Currency Market Analysis
Sep 30, 2020 | Currency Market Analysis
The U.S. dollar rose anew as markets traded with a defensive bias in the wake of the first debate between Donald Trump and Joe Biden. The euro and sterling were down around 0.3% against the dollar. Canada’s dollar was little changed. A combative debate between the president and former vice president reinforced worries about a contested outcome of America’s coming election. Markets are also on edge over surging coronavirus cases and doubts about whether Washington will deliver more fiscal aid to bolster a vulnerable recovery. The U.S. dollar has led the pack this month as global risks reached a tipping point and spurred a flight to safety. The U.S. dollar index has risen 2% in September, putting it on track for its best monthly performance of the year. With the first debate out of the way, attention pivots back to the economy with U.S. data today jobs and growth.

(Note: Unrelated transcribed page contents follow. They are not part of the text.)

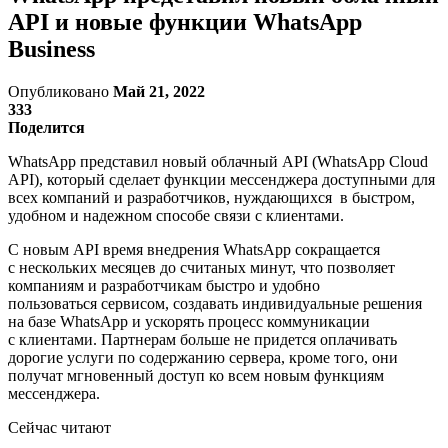
API и новые функции WhatsApp
Business
Опубликовано
Май 21, 2022
333
Поделится
WhatsApp представил новый облачный API (WhatsApp Cloud
API), который сделает функции мессенджера доступными для
всех компаний и разработчиков, нуждающихся в быстром,
удобном и надежном способе связи с клиентами.
С новым API время внедрения WhatsApp сокращается
с нескольких месяцев до считаных минут, что позволяет
компаниям и разработчикам быстро и удобно
пользоваться сервисом, создавать индивидуальные решения
на базе WhatsApp и ускорять процесс коммуникации
с клиентами. Партнерам больше не придется оплачивать
дорогие услуги по содержанию сервера, кроме того, они
получат мгновенный доступ ко всем новым функциям
мессенджера.
Сейчас читают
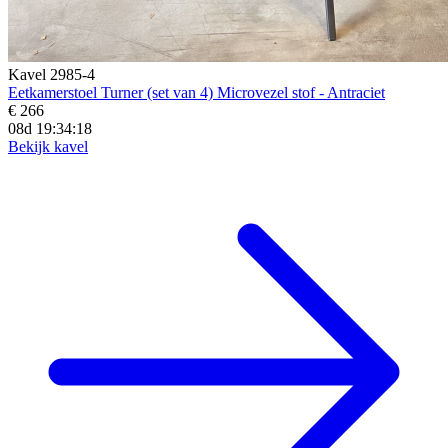
Kavel 2985-4
Eetkamerstoel Turner (set van 4) Microvezel stof - Antraciet
€ 266
08d 19:34:16
Bekijk kavel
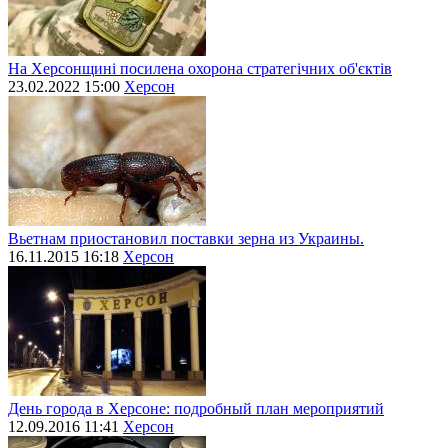
На Херсонщині посилена охорона стратегічних об'єктів
23.02.2022 15:00
Херсон
Вьетнам приостановил поставки зерна из Украины.
16.11.2015 16:18
Херсон
День города в Херсоне: подробный план мероприятий
12.09.2016 11:41
Херсон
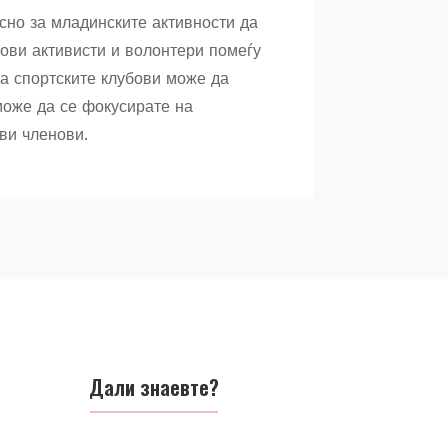
сно за младинските активности да
нови активисти и волонтери помеѓу
оа спортските клубови може да
може да се фокусирате на
ви членови.
Дали знаевте?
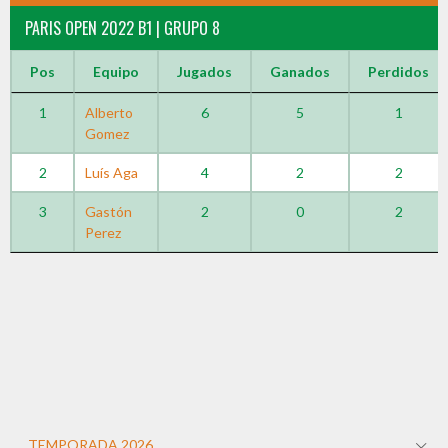
PARIS OPEN 2022 B1 | GRUPO 8
Pos
Equipo
Jugados
Ganados
Perdidos
1
Alberto
6
5
1
Gomez
2
Luís Aga
4
2
2
3
Gastón
2
0
2
Perez
TEMPORADA 2026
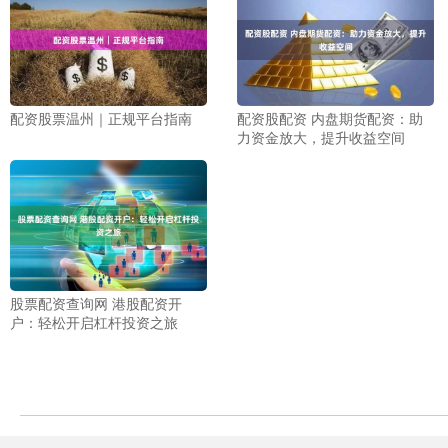
配资股票温州｜正规平台指南
配资股配资 内盘期货配资：助
力资金放大，提升收益空间
股票配资查询网 港股配资开
户：轻松开启杠杆投资之旅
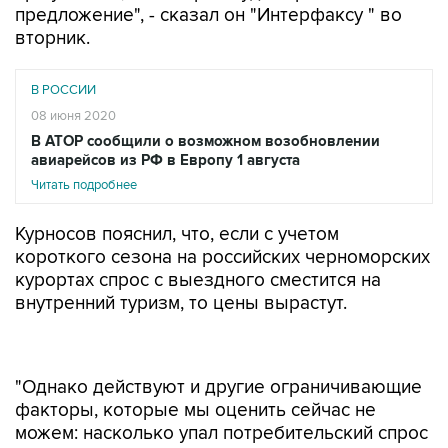
предложение", - сказал он "Интерфаксу " во
вторник.
В РОССИИ
08 июня 2020
В АТОР сообщили о возможном возобновлении
авиарейсов из РФ в Европу 1 августа
Читать подробнее
Курносов пояснил, что, если с учетом
короткого сезона на российских черноморских
курортах спрос с выездного сместится на
внутренний туризм, то цены вырастут.
"Однако действуют и другие ограничивающие
факторы, которые мы оценить сейчас не
можем: насколько упал потребительский спрос
вообще, насколько массовые направления
будут востребованы, потому что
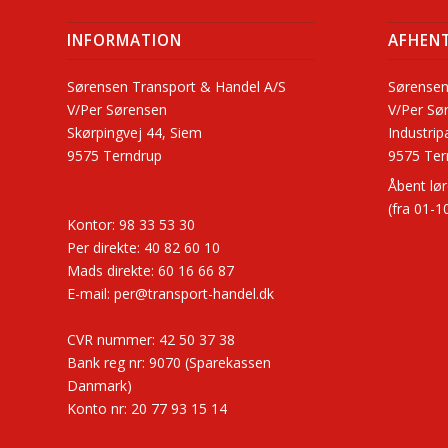
INFORMATION
AFHEN
Sørensen Transport & Handel A/S
Sørensen
V/Per Sørensen
V/Per Sø
Skørpingvej 44, Siem
Industrip
9575 Terndrup
9575 Ter
Åbent lør
(fra 01-10
Kontor:
98 33 53 30
Per direkte:
40 82 60 10
Mads direkte:
60 16 66 87
E-mail:
per@transport-handel.dk
CVR nummer:
42 50 37 38
Bank reg nr: 9070 (Sparekassen
Danmark)
Konto nr: 20 77 93 15 14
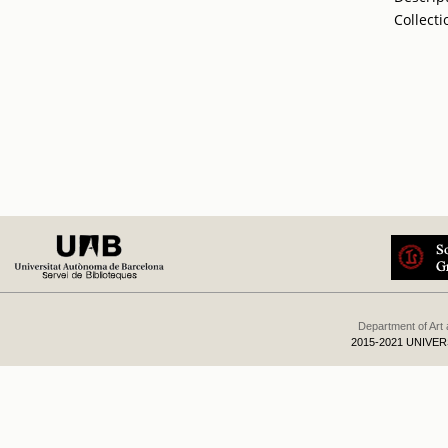
Collecti
Department of Art
2015-2021 UNIVE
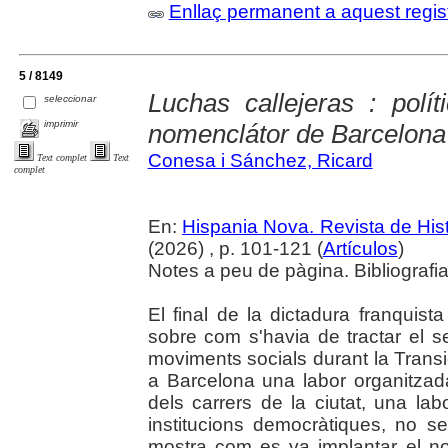
Enllaç permanent a aquest regis
5 / 8149
Luchas callejeras : polít
seleccionar
imprimir
nomenclátor de Barcelona
Conesa i Sánchez, Ricard
Text complet
Text
complet
En:
Hispania Nova. Revista de Hi
(2026) , p. 101-121 (
Artículos
)
Notes a peu de pàgina. Bibliografia
El final de la dictadura franquista
sobre com s'havia de tractar el seu
moviments socials durant la Transi
a Barcelona una labor organitza
dels carrers de la ciutat, una la
institucions democràtiques, no se
mostra com es va implantar el no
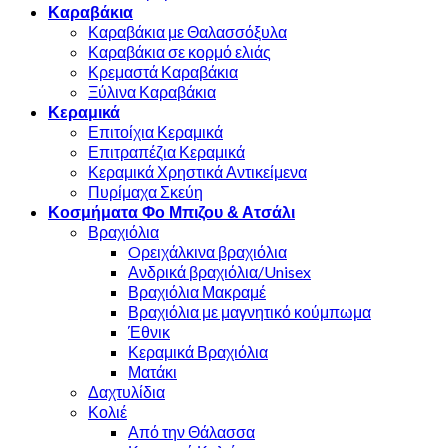
Καραβάκια
Καραβάκια με Θαλασσόξυλα
Καραβάκια σε κορμό ελιάς
Κρεμαστά Καραβάκια
Ξύλινα Καραβάκια
Κεραμικά
Επιτοίχια Κεραμικά
Επιτραπέζια Κεραμικά
Κεραμικά Χρηστικά Αντικείμενα
Πυρίμαχα Σκεύη
Κοσμήματα Φο Μπιζου & Ατσάλι
Βραχιόλια
Oρειχάλκινα βραχιόλια
Ανδρικά βραχιόλια/Unisex
Βραχιόλια Μακραμέ
Βραχιόλια με μαγνητικό κούμπωμα
Έθνικ
Κεραμικά Βραχιόλια
Ματάκι
Δαχτυλίδια
Κολιέ
Από την Θάλασσα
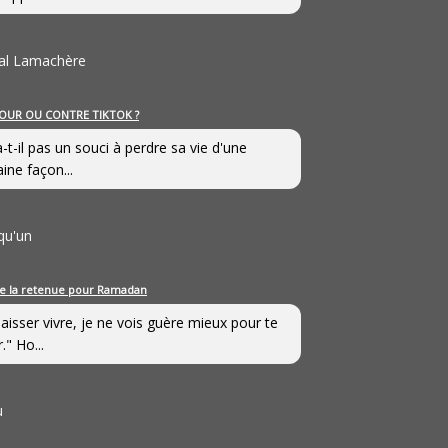
al Lamachère
OUR OU CONTRE TIKTOK ?
a-t-il pas un souci à perdre sa vie d'une
aine façon...
qu'un
e la retenue pour Ramadan
laisser vivre, je ne vois guère mieux pour te
." Ho...
u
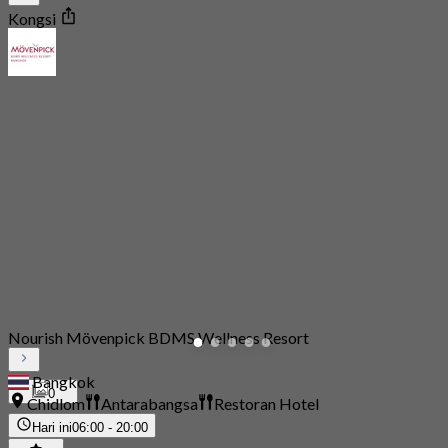
Kongsi
Nourish Mövenpick BDMS Wellness Resort
Bangkok
0
Chidlom
Antarabangsa
Restoran Hotel
Hari ini
06:00 - 20:00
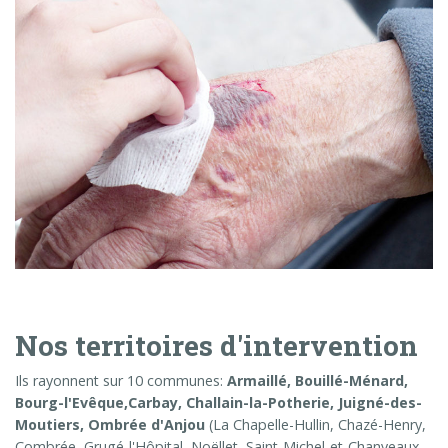
Nos territoires d'intervention
Ils rayonnent sur 10 communes:
Armaillé, Bouillé-Ménard,
Bourg-l'Evêque,Carbay, Challain-la-Potherie, Juigné-des-
Moutiers, Ombrée d'Anjou
(La Chapelle-Hullin, Chazé-Henry,
Combrée, Grugé-l'Hôpital, Noëllet, Saint-Michel-et-Chanveaux,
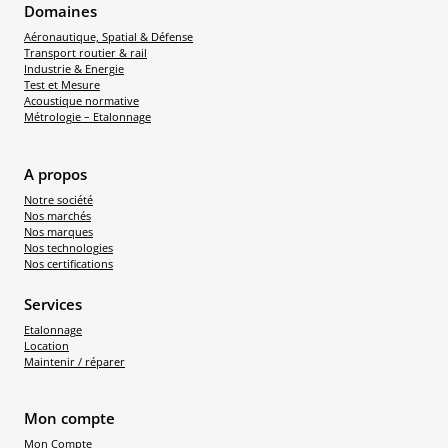
Domaines
Aéronautique, Spatial & Défense
Transport routier & rail
Industrie & Energie
Test et Mesure
Acoustique normative
Métrologie – Etalonnage
A propos
Notre société
Nos marchés
Nos marques
Nos technologies
Nos certifications
Services
Etalonnage
Location
Maintenir / réparer
Mon compte
Mon Compte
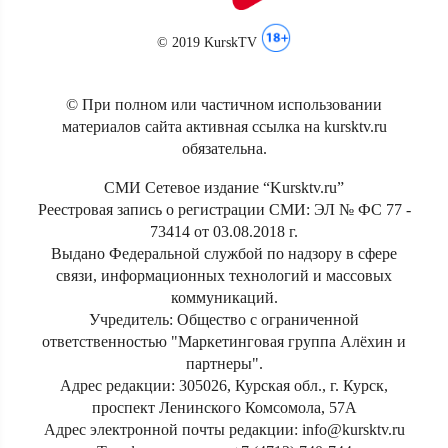
© 2019 KurskTV
© При полном или частичном использовании
материалов сайта активная ссылка на kursktv.ru
обязательна.
СМИ Сетевое издание “Kursktv.ru”
Реестровая запись о регистрации СМИ: ЭЛ № ФС 77 -
73414 от 03.08.2018 г.
Выдано Федеральной службой по надзору в сфере
связи, информационных технологий и массовых
коммуникаций.
Учредитель: Общество с ограниченной
ответственностью "Маркетинговая группа Алёхин и
партнеры".
Адрес редакции: 305026, Курская обл., г. Курск,
проспект Ленинского Комсомола, 57А
Адрес электронной почты редакции: info@kursktv.ru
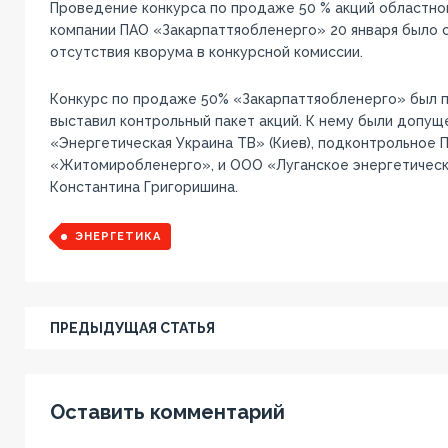
Проведение конкурса по продаже 50 % акций областн
компании ПАО «Закарпаттяобленерго» 20 января было с
отсутствия кворума в конкурсной комиссии.
Конкурс по продаже 50% «Закарпаттяобленерго» был 
выставил контрольный пакет акций. К нему были допу
«Энергетическая Украина ТВ» (Киев), подконтрольное 
«Житомиробленерго», и ООО «Луганское энергетическ
Константина Григоришина.
ЭНЕРГЕТИКА
ПРЕДЫДУЩАЯ СТАТЬЯ
Оставить комментарий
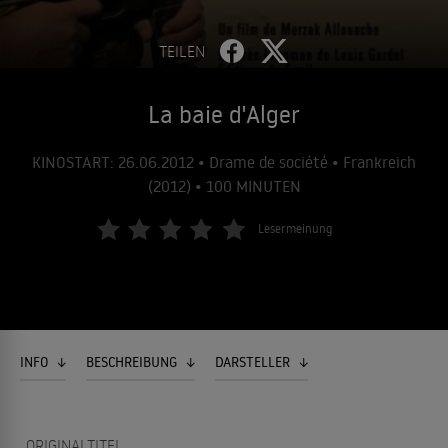
TEILEN
La baie d'Alger
KINOSTART: 26.06.2012 • Drame de société • Frankreich
(2012) • 100 MINUTEN
Lesermeinung
INFO
BESCHREIBUNG
DARSTELLER
ORIGINALTITEL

The euro deepened a September slump as it fell against the dollar, with EUR/USD on pace to shed nearly 2% for the month. Surging Covid cases in Europe have dampened once bullish optimism over the bloc’s recovery from the pandemic-induced downturn. The stronger dollar overshadowed German data that showed faster than expected retail spending (3.1% vs forecasts of 0.5%) in August and lower than expected unemployment (6.3% vs 6.4) in September.
The U.S. dollar was poised to close out its best month of the year higher as the combative presidential debate cast a pall over markets and boosted the haven greenback. Recovery-friendly data also worked in the dollar’s favor. ADP job growth smashed forecasts with a surge of 749,000 in September. The final reading of U.S. second quarter growth printed at -31.4%, a several tick improvement from the last estimate of 31.7%. The week’s big event looms Friday when America releases the final nonfarm payrolls report before the election.
Sterling fell in choppy trade on the last day of the month. The pound had little reaction to news that British growth proved slightly less bad during the second quarter when the world’s No. 5 economy contracted 19.8%, a record plunge, compared to the previous estimate of -20.4%. Britain’s parliament today approved a law, dubbed the internal market bill, to allow the government to break its separation agreement with the EU.
Canada’s dollar was broadly flat as oil pared declines and growth data matched forecasts, rising for a third straight month. As expected, Canada’s economy grew at a 3% pace in July. While Canada’s economy continues to grow, it’s doing so at a moderating pace as it followed June’s 6.5% expansion. Forecasts call for continued moderation with forecasts of August growth pegged at 1%. The Bank of Canada expects the economy’s fast reopening stage to give way to a slower recuperation phase, potentially keeping the door open to stronger stimulus.